#### [Your objective]
Anywhere the string "behov" shows up in the listing below, copy the line it is in.

___

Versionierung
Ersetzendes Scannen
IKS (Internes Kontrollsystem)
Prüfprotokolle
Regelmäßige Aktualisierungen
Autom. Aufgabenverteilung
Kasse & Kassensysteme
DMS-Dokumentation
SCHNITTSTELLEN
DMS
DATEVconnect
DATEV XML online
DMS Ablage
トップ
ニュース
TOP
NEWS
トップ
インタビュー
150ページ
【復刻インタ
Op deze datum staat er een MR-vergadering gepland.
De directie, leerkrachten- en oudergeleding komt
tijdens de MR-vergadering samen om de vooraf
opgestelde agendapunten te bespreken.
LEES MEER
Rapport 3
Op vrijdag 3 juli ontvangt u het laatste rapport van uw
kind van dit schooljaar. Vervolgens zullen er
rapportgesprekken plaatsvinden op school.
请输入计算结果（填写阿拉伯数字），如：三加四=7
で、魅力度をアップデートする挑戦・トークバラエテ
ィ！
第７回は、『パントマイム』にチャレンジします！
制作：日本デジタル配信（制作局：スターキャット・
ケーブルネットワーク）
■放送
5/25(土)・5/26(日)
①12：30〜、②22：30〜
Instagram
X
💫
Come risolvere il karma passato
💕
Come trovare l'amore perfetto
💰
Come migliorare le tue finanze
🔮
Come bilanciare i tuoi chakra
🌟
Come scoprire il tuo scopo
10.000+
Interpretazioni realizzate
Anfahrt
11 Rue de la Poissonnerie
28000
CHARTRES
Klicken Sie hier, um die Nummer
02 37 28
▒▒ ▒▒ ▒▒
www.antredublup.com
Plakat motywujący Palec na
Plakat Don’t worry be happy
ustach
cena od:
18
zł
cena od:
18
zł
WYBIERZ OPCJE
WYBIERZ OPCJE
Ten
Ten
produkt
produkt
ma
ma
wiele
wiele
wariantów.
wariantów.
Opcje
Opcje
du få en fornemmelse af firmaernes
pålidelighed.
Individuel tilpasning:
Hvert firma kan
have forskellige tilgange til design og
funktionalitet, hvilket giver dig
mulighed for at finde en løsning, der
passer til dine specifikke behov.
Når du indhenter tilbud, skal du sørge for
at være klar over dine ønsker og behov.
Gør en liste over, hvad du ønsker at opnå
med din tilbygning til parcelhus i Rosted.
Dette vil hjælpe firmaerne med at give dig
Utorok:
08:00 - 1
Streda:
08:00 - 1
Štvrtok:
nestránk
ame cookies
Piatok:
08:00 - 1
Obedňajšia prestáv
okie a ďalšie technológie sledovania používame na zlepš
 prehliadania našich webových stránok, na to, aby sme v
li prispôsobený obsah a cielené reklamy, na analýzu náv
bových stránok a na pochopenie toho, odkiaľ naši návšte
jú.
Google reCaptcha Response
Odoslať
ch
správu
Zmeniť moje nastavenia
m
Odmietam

___

#### [Output below]
passer til dine specifikke behov.
at være klar over dine ønsker og behov.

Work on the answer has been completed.